> [How to complete this task]: Starting at the line with "Kampanyalar" and ending at the line with "7階のスタジオ兼リスニングルームには、ハイエンドオ", print exactly the lines of the entries below. Pictures do not belong in the copy.

> [Supplied data]:
= = = = =
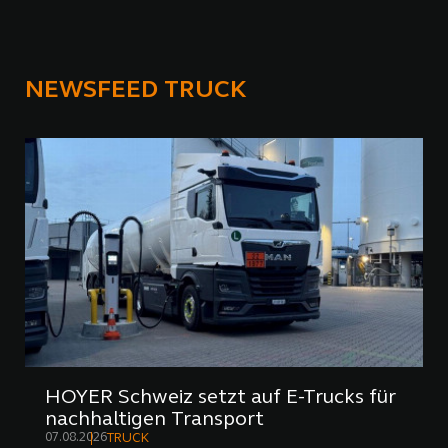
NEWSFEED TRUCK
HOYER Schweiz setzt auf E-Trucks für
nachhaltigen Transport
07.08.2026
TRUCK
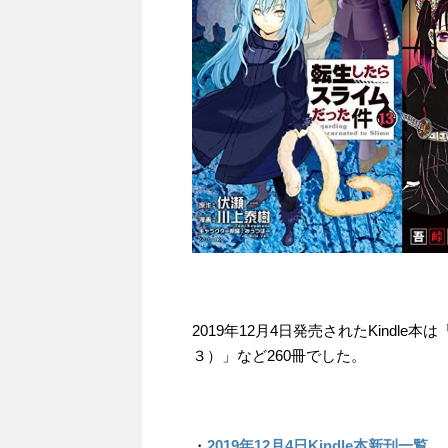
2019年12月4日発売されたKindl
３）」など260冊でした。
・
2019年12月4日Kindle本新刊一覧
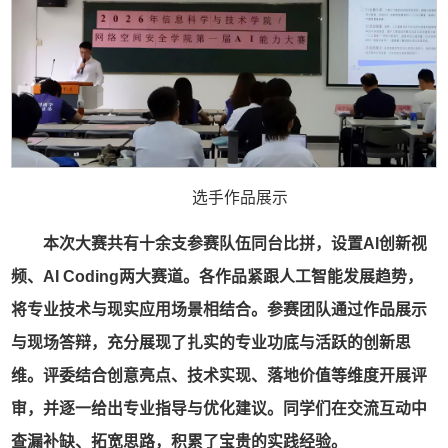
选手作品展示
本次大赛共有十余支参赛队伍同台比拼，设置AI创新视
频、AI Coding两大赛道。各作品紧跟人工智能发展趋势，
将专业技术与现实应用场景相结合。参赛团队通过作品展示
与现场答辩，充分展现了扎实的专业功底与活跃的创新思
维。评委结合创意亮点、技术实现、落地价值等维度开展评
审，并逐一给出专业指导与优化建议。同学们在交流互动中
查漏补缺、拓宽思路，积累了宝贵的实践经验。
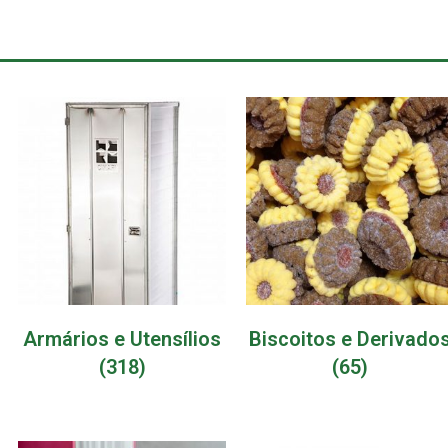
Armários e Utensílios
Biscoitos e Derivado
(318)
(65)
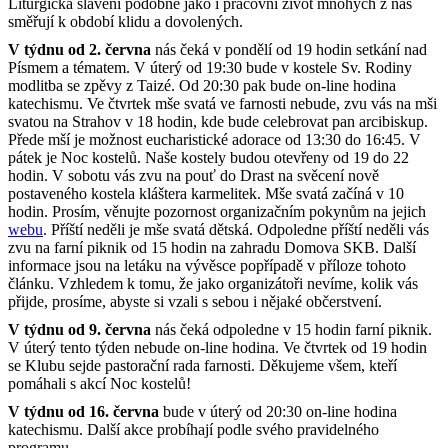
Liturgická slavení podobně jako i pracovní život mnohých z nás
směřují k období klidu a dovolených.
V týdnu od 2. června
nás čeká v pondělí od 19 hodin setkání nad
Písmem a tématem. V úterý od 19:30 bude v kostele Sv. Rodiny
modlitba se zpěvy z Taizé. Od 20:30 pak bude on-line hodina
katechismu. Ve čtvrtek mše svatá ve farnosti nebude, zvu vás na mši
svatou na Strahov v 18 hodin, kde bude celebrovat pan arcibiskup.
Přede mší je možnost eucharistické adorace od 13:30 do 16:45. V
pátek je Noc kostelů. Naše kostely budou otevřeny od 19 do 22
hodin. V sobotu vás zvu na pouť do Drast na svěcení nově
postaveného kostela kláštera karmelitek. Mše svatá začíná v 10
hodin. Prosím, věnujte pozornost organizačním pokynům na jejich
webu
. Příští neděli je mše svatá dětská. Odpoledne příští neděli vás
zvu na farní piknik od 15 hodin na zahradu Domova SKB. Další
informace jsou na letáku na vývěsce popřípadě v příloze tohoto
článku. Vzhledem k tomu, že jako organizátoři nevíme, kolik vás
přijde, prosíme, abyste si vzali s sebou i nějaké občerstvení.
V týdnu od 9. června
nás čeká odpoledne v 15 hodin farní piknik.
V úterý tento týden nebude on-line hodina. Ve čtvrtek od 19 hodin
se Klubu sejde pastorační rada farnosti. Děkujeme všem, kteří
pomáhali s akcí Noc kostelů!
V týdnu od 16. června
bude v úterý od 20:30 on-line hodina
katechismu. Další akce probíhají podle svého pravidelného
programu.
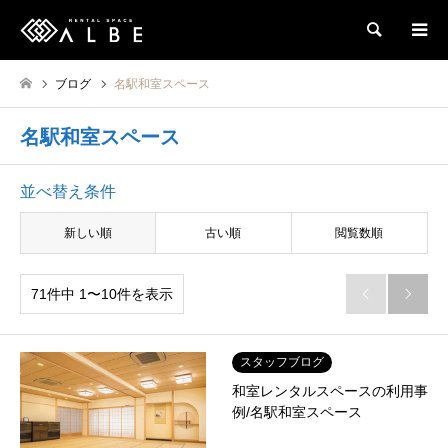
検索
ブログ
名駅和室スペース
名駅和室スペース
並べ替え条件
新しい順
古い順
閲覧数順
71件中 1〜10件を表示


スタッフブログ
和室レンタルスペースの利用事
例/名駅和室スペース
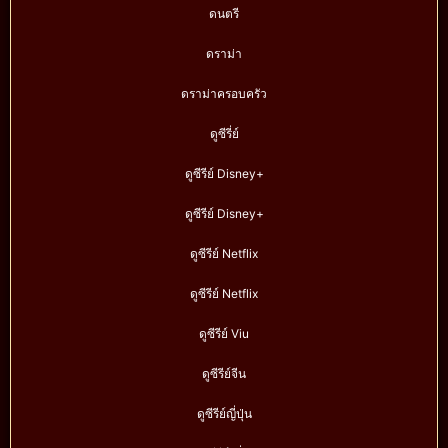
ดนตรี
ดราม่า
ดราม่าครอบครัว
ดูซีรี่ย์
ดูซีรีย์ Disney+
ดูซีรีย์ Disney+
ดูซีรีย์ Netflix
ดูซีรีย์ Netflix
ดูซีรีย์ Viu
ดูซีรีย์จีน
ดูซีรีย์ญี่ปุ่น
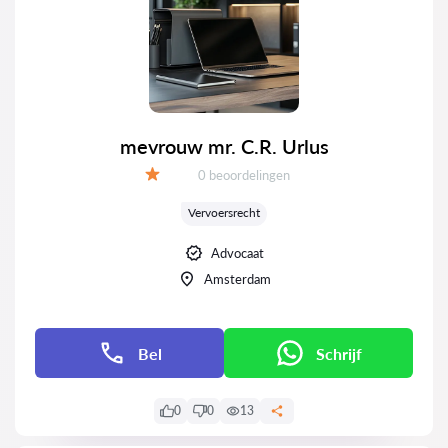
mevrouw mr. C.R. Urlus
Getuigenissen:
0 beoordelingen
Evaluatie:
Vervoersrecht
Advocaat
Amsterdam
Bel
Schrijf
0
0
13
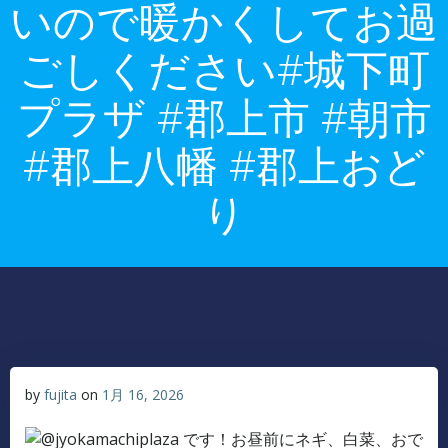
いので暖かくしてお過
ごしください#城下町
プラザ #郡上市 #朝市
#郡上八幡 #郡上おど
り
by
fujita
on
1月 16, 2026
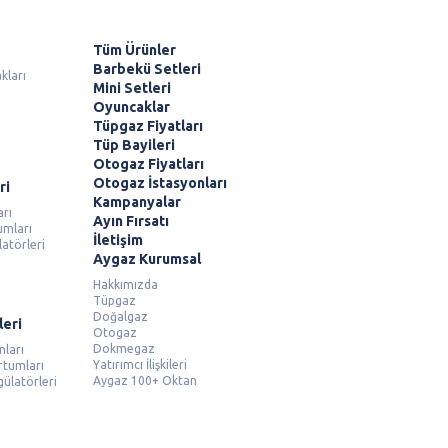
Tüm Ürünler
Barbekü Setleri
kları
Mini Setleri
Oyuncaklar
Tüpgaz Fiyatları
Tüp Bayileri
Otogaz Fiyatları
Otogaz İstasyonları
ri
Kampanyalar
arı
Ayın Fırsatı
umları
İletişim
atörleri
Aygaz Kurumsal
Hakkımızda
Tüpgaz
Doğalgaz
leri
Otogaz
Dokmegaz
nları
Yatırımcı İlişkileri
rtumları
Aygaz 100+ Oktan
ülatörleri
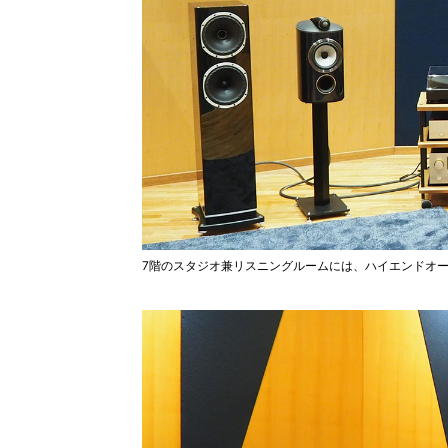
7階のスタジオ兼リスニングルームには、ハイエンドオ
= = = = =
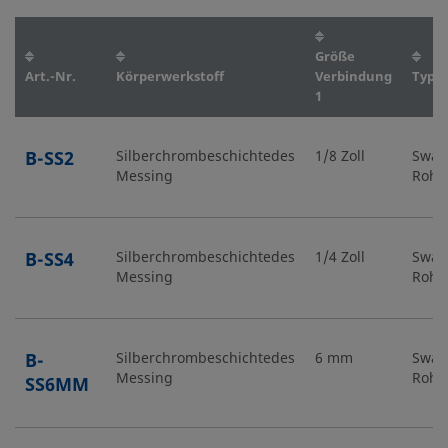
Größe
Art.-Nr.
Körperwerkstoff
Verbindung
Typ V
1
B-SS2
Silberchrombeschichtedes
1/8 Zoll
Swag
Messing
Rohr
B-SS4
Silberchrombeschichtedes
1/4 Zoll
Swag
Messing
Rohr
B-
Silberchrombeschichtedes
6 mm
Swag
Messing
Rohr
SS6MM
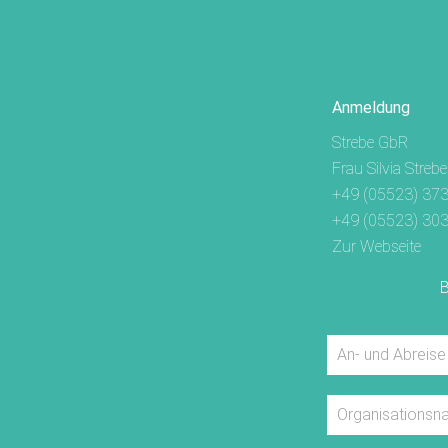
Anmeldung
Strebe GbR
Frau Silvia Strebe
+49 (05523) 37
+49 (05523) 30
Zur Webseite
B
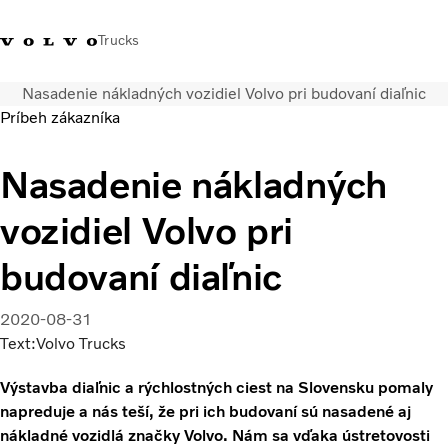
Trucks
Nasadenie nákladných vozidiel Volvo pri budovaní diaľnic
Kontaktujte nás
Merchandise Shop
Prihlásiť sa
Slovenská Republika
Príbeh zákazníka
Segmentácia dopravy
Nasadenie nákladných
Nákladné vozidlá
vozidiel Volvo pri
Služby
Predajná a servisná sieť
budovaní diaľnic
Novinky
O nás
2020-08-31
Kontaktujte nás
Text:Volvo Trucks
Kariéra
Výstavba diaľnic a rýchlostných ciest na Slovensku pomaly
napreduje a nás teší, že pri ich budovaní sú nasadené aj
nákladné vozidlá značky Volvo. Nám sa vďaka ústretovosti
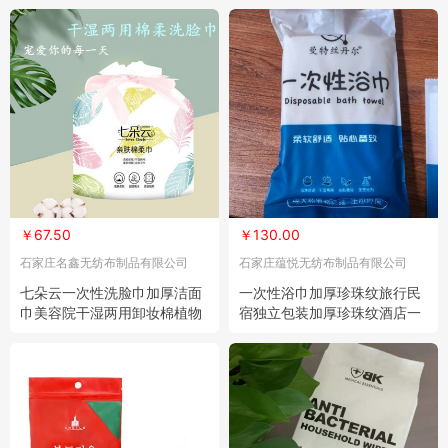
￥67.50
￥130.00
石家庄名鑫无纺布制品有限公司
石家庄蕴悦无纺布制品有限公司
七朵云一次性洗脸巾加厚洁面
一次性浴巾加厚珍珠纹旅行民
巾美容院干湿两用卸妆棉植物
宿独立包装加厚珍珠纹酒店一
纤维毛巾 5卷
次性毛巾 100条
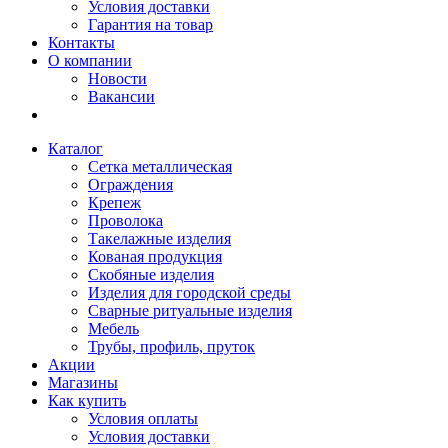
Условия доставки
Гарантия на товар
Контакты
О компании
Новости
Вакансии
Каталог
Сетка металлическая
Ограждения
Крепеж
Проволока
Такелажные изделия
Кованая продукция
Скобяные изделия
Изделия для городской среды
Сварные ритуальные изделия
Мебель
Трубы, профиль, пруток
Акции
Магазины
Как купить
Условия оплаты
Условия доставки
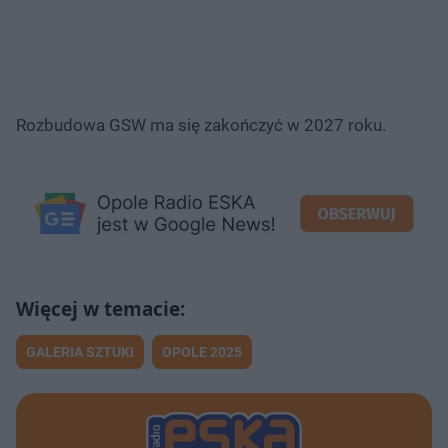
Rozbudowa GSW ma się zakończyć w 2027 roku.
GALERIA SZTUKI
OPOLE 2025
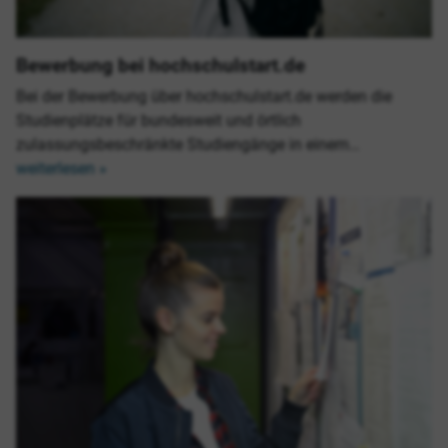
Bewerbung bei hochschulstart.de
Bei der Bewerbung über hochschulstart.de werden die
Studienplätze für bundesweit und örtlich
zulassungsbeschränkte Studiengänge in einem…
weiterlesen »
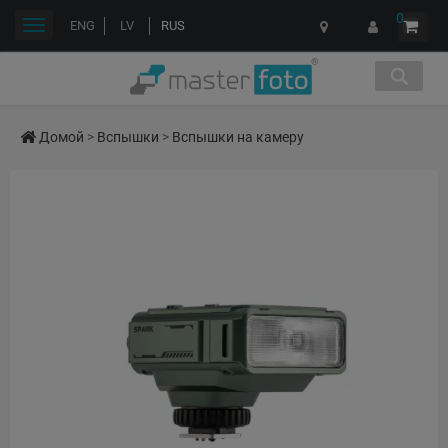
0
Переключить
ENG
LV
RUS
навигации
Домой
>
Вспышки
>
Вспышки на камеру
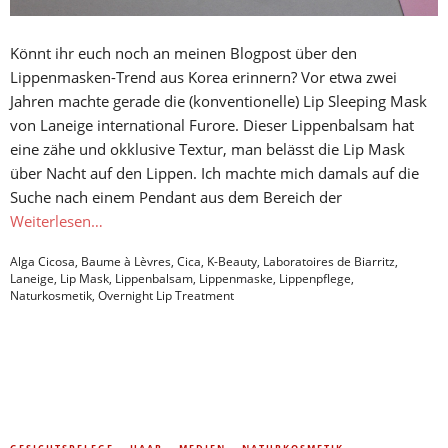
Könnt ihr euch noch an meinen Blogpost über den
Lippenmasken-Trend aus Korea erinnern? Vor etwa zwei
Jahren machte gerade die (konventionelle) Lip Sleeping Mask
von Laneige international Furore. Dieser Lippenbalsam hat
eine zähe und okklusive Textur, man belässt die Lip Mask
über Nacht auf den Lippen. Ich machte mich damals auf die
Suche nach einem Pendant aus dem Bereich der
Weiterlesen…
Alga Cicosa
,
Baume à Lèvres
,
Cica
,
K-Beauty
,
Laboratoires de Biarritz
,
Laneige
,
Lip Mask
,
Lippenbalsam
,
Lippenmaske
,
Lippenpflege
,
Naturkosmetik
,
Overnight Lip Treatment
= = = = =
> [Answer box]:
Kampanyalar
arı
Ayın Fırsatı
umları
İletişim
atörleri
Aygaz Kurumsal
Hakkımızda
Tüpgaz
Doğalgaz
leri
Otogaz
Dokmegaz
nları
Yatırımcı İlişkileri
rtumları
Aygaz 100+ Oktan
ülatörleri
7階のスタジオ兼リスニングルームには、ハイエンドオ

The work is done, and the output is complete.